**WHAT IS REQUIRED**
The records below are to be copied exactly, with their pictures left out.

─── SOURCE RECORDS ───

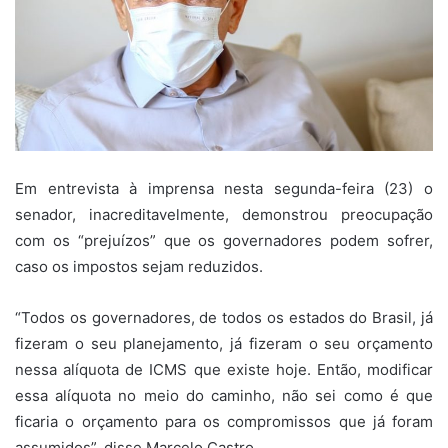
Em entrevista à imprensa nesta segunda-feira (23) o
senador, inacreditavelmente, demonstrou preocupação
com os “prejuízos” que os governadores podem sofrer,
caso os impostos sejam reduzidos.
“Todos os governadores, de todos os estados do Brasil, já
fizeram o seu planejamento, já fizeram o seu orçamento
nessa alíquota de ICMS que existe hoje. Então, modificar
essa alíquota no meio do caminho, não sei como é que
ficaria o orçamento para os compromissos que já foram
assumidos”, disse Marcelo Castro.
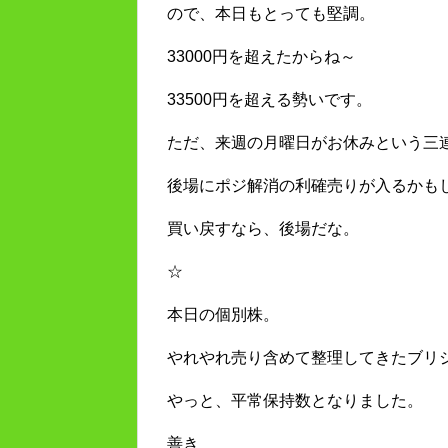
ので、本日もとっても堅調。
33000円を超えたからね～
33500円を超える勢いです。
ただ、来週の月曜日がお休みという三
後場にポジ解消の利確売りが入るかも
買い戻すなら、後場だな。
☆
本日の個別株。
やれやれ売り含めて整理してきたブリ
やっと、平常保持数となりました。
善き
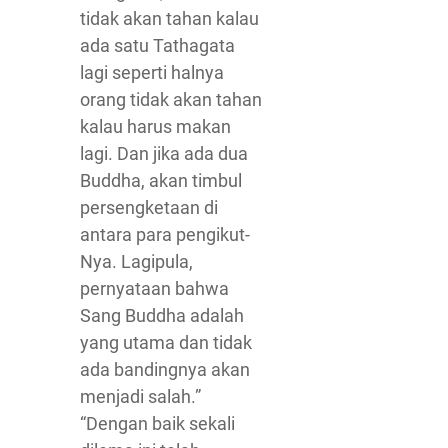
tidak akan tahan kalau
ada satu Tathagata
lagi seperti halnya
orang tidak akan tahan
kalau harus makan
lagi. Dan jika ada dua
Buddha, akan timbul
persengketaan di
antara para pengikut-
Nya. Lagipula,
pernyataan bahwa
Sang Buddha adalah
yang utama dan tidak
ada bandingnya akan
menjadi salah.”
“Dengan baik sekali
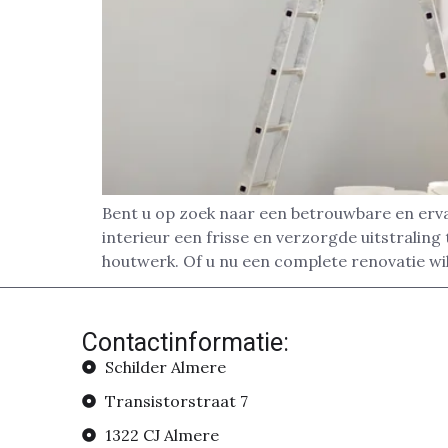
Bent u op zoek naar een betrouwbare en erv
interieur een frisse en verzorgde uitstrali
houtwerk. Of u nu een complete renovatie wil
Contactinformatie:
Schilder Almere
Transistorstraat 7
1322 CJ Almere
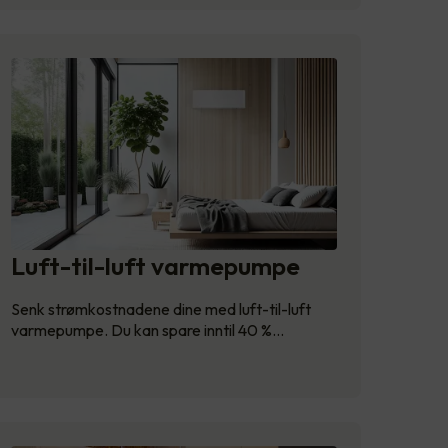
Luft-til-luft varmepumpe
Senk strømkostnadene dine med luft-til-luft
varmepumpe. Du kan spare inntil 40 %…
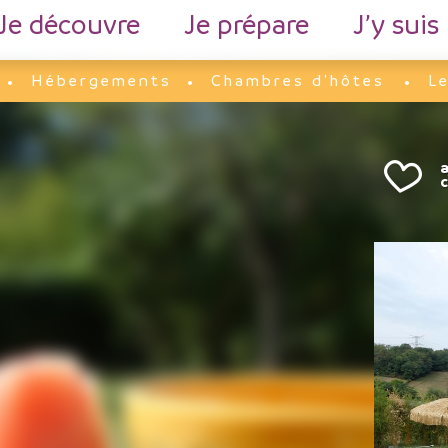
Je découvre
Je prépare
J’y suis
Hébergements
Chambres d'hôtes
L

───

**SOLVED EXERCISE**
Em entrevista à imprensa nesta segunda-feira (23) o
senador, inacreditavelmente, demonstrou preocupação
com os “prejuízos” que os governadores podem sofrer,
caso os impostos sejam reduzidos.
“Todos os governadores, de todos os estados do Brasil, já
fizeram o seu planejamento, já fizeram o seu orçamento
nessa alíquota de ICMS que existe hoje. Então, modificar
essa alíquota no meio do caminho, não sei como é que
ficaria o orçamento para os compromissos que já foram
assumidos”, disse Marcelo Castro.
ので、本日もとっても堅調。
33000円を超えたからね～
33500円を超える勢いです。
ただ、来週の月曜日がお休みという三
後場にポジ解消の利確売りが入るかも
買い戻すなら、後場だな。
☆
本日の個別株。
やれやれ売り含めて整理してきたブリ
やっと、平常保持数となりました。
善き
tidak akan tahan kalau
ada satu Tathagata
lagi seperti halnya
orang tidak akan tahan
kalau harus makan
lagi. Dan jika ada dua
Buddha, akan timbul
persengketaan di
antara para pengikut-
Nya. Lagipula,
pernyataan bahwa
Sang Buddha adalah
yang utama dan tidak
ada bandingnya akan
menjadi salah.”
“Dengan baik sekali
Bent u op zoek naar een betrouwbare en erv
interieur een frisse en verzorgde uitstrali
houtwerk. Of u nu een complete renovatie wil
Contactinformatie:
Schilder Almere
Transistorstraat 7
1322 CJ Almere
Luft-til-luft varmepumpe
Senk strømkostnadene dine med luft-til-luft
varmepumpe. Du kan spare inntil 40 %…
Je découvre
Je prépare
J’y suis
Hébergements
Chambres d'hôtes
L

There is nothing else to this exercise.